Exercise
Search the data for "MARHALAH". Return each matching line.

Extracted records
——
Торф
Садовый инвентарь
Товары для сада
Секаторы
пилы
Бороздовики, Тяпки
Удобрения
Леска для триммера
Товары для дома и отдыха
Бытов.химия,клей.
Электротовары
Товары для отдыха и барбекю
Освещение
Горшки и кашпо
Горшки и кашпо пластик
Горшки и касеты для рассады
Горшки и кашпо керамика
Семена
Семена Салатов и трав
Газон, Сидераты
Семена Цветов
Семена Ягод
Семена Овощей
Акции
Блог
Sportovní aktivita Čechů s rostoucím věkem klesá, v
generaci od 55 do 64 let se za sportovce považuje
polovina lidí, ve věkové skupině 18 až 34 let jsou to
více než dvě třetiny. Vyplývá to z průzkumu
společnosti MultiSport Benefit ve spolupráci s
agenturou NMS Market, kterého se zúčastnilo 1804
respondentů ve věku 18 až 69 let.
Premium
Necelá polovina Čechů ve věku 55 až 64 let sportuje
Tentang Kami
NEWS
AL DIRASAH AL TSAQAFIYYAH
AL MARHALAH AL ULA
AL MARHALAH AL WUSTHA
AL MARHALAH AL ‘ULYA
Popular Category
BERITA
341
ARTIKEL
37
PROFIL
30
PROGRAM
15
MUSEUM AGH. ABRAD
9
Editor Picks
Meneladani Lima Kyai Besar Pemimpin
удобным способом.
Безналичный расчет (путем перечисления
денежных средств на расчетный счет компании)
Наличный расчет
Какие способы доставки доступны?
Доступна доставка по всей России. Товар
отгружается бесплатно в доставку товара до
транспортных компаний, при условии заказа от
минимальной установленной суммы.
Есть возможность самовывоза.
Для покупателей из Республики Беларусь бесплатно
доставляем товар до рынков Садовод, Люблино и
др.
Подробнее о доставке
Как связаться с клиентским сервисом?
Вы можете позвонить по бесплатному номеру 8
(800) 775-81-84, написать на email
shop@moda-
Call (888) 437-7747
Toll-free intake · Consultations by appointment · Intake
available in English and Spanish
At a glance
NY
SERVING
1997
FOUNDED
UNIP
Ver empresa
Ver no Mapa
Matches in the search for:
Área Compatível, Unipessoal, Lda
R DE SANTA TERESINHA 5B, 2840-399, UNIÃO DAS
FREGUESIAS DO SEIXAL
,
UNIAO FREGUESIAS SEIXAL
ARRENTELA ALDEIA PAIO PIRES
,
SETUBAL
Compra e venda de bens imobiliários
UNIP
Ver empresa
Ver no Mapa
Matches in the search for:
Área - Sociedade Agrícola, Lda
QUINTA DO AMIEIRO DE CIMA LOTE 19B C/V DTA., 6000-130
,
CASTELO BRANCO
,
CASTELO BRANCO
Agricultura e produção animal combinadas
——
Expected answer
AL MARHALAH AL ULA
AL MARHALAH AL WUSTHA
AL MARHALAH AL ‘ULYA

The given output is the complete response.